When is BERT Multilingual? Isolating Crucial Ingredients for Cross-lingual Transfer
This addresses the problem of understanding and improving cross-lingual transfer for multilingual NLP researchers, offering empirical insights rather than incremental tweaks.
The paper investigates the factors enabling cross-lingual zero-shot transfer in multilingual language models by isolating linguistic properties like script, word order, and syntax, finding that sub-word overlap absence affects transfer when word order differs and showing a strong correlation (e.g., R=0.94 on NLI) between transfer performance and word embedding alignment.
While recent work on multilingual language models has demonstrated their capacity for cross-lingual zero-shot transfer on downstream tasks, there is a lack of consensus in the community as to what shared properties between languages enable such transfer.

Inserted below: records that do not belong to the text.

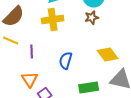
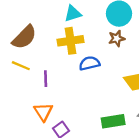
blue semicircle: (66, 60) -> (89, 63), moved, turned 60

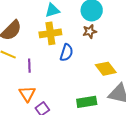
blue semicircle: (89, 63) -> (67, 53), turned 120

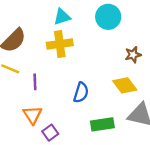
brown star: (90, 31) -> (133, 55), moved
blue semicircle: (67, 53) -> (81, 92), moved

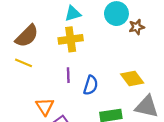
brown star: (133, 55) -> (137, 27), moved
purple line: (35, 82) -> (68, 75), moved

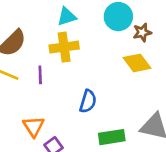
purple line: (68, 75) -> (40, 75), moved
yellow diamond: (132, 79) -> (137, 63), moved

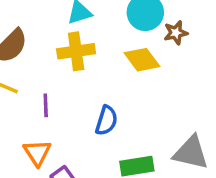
yellow diamond: (137, 63) -> (142, 60), moved
purple line: (40, 75) -> (46, 105), moved

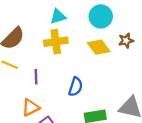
brown star: (176, 33) -> (126, 41), moved
orange triangle: (37, 153) -> (31, 108), turned 36

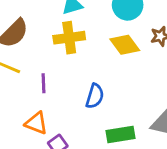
orange triangle: (31, 108) -> (36, 123), turned 48

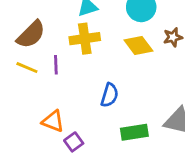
purple line: (44, 83) -> (56, 65), moved

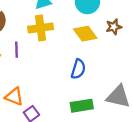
blue semicircle: (110, 95) -> (78, 69), moved

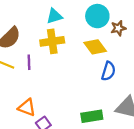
brown star: (114, 27) -> (118, 28), moved
blue semicircle: (78, 69) -> (108, 71), moved

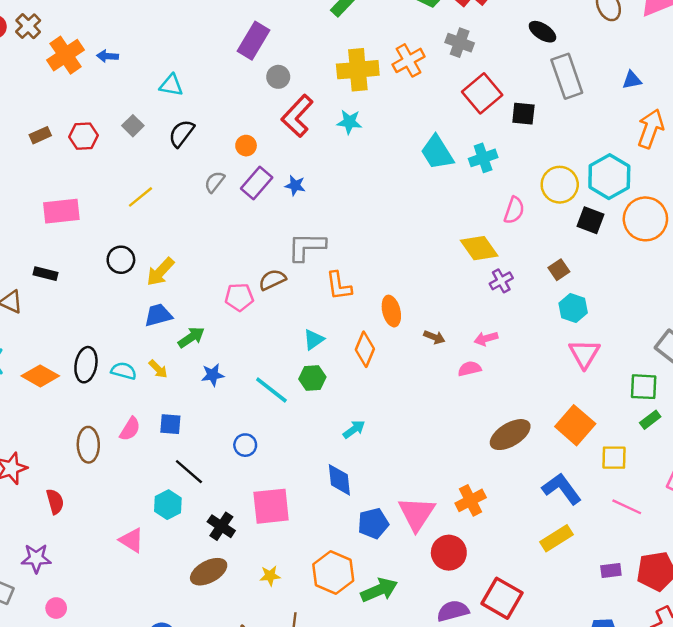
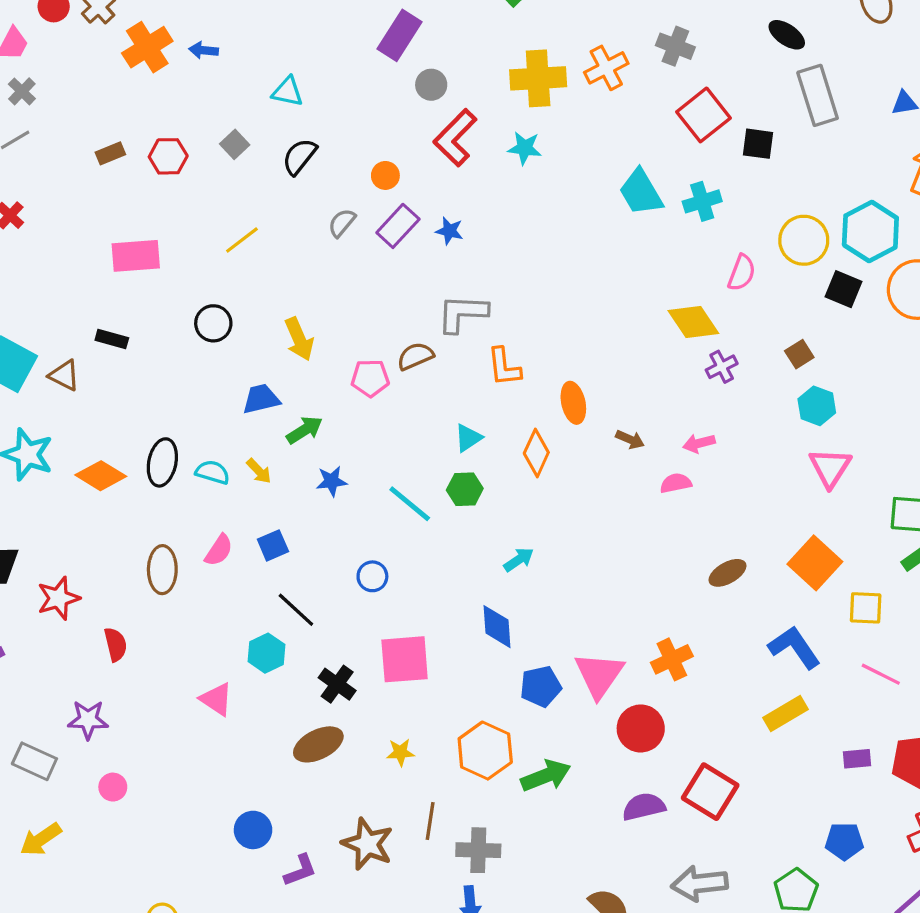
yellow arrow: (160, 272) -> (299, 339), moved, turned -68
blue square: (170, 424) -> (273, 545), turned -30
brown ellipse: (510, 435) -> (727, 573), size x0.7

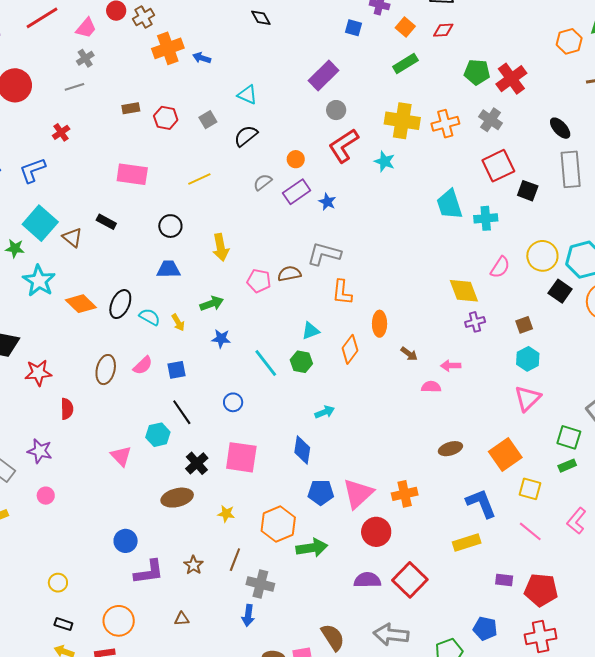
blue trapezoid: (261, 399) -> (168, 269), moved
brown star: (367, 844) -> (194, 565), size x0.6
purple L-shape: (300, 870) -> (149, 572), size x1.4

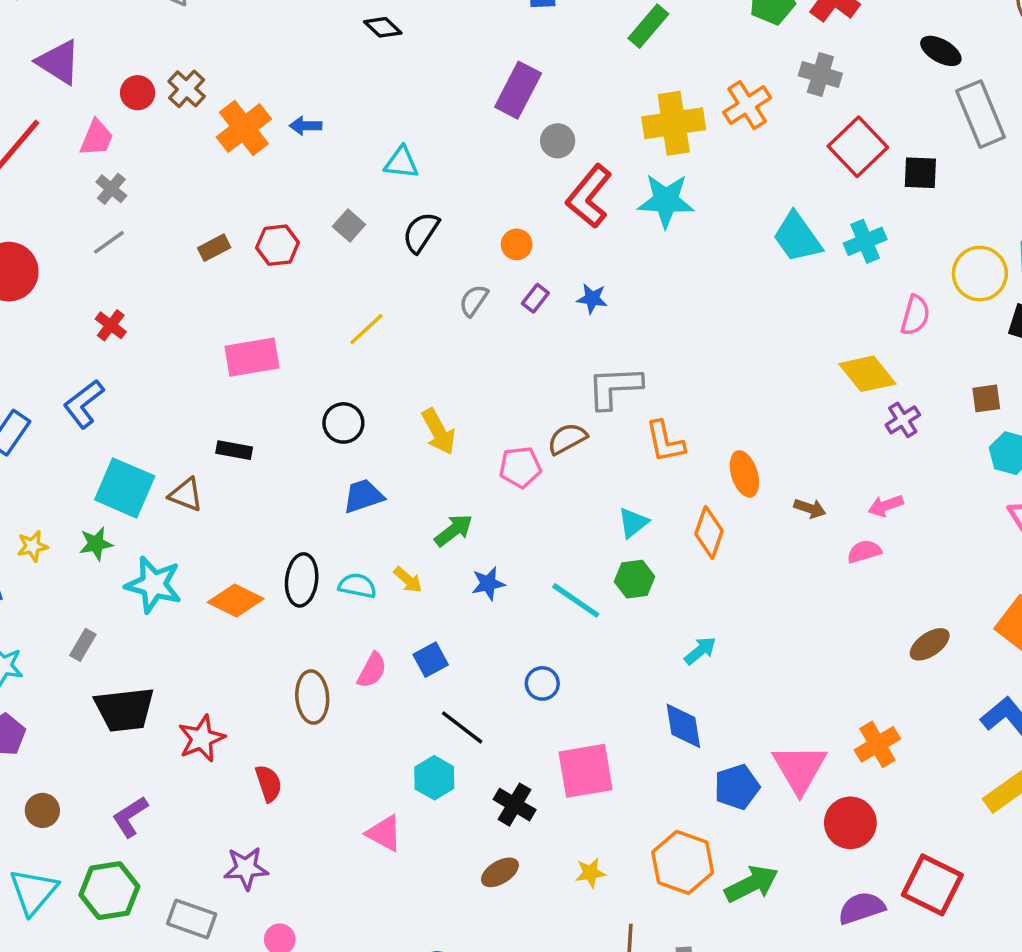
cyan star: (385, 161) -> (666, 201), size x1.5
purple rectangle: (297, 192) -> (535, 298), size x0.6
brown square: (524, 325) -> (986, 398), turned 30
brown ellipse: (177, 498) -> (500, 872), size x0.7

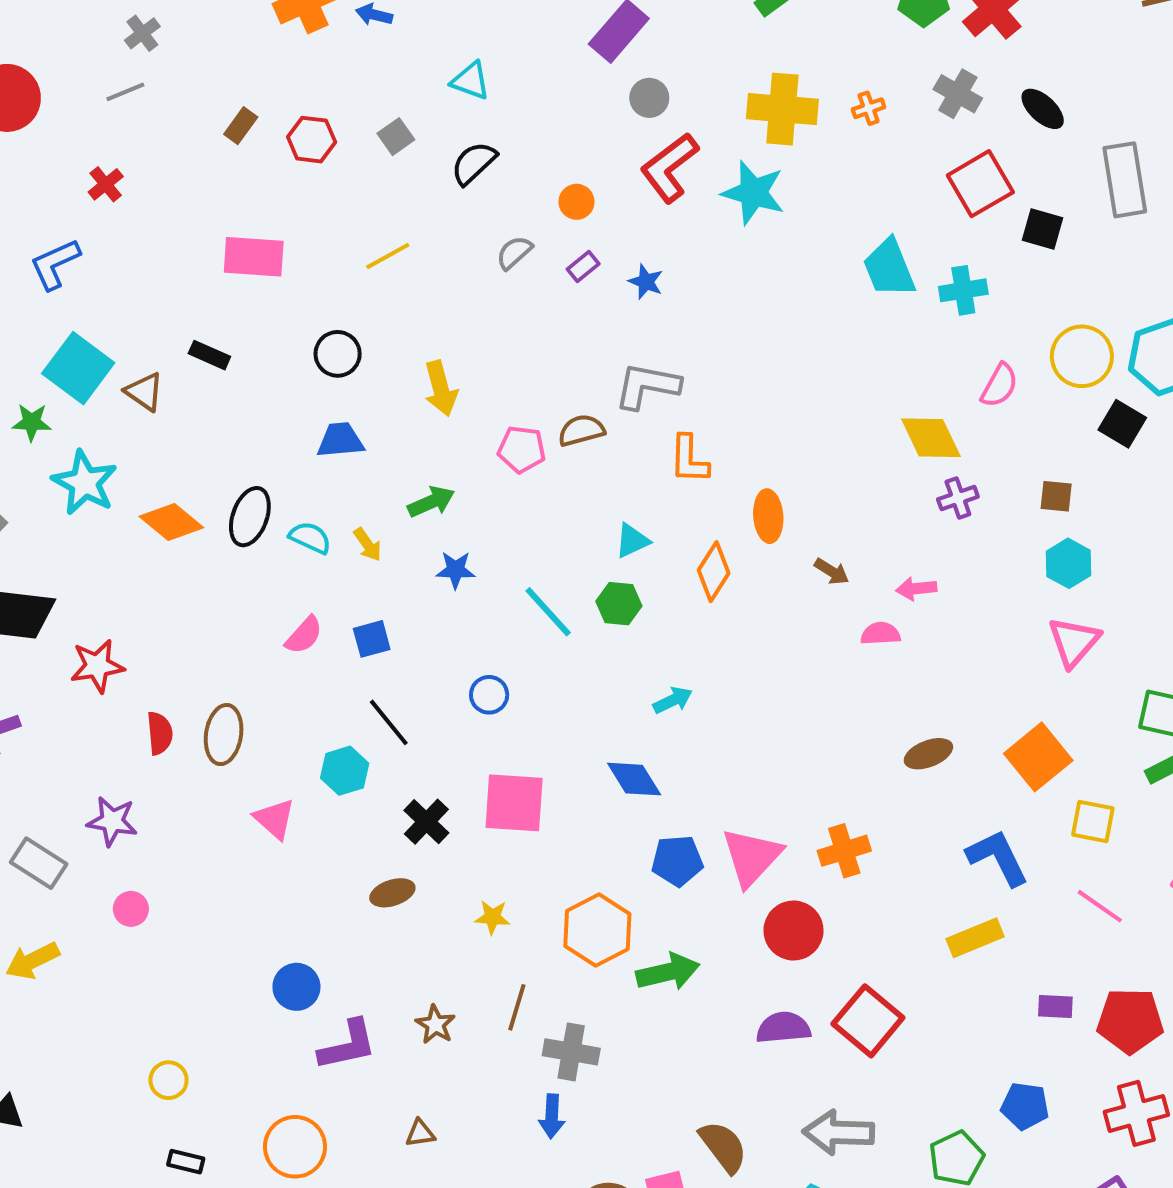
black ellipse: (941, 51) -> (1043, 109), moved
orange cross: (747, 105) -> (869, 108), size x0.6
brown rectangle: (214, 248) -> (241, 126), turned -40
brown ellipse: (312, 697) -> (224, 735), moved
blue diamond: (683, 726) -> (634, 779), turned -36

Analyses involving pairs of natural languages are often inconclusive and contradictory since languages simultaneously differ in many linguistic aspects. In this paper, we perform a large-scale empirical study to isolate the effects of various linguistic properties by measuring zero-shot transfer between four diverse natural languages and their counterparts constructed by modifying aspects such as the script, word order, and syntax. Among other things, our experiments show that the absence of sub-word overlap significantly affects zero-shot transfer when languages differ in their word order, and there is a strong correlation between transfer performance and word embedding alignment between languages (e.g., R=0.94 on the task of NLI). Our results call for focus in multilingual models on explicitly improving word embedding alignment between languages rather than relying on its implicit emergence.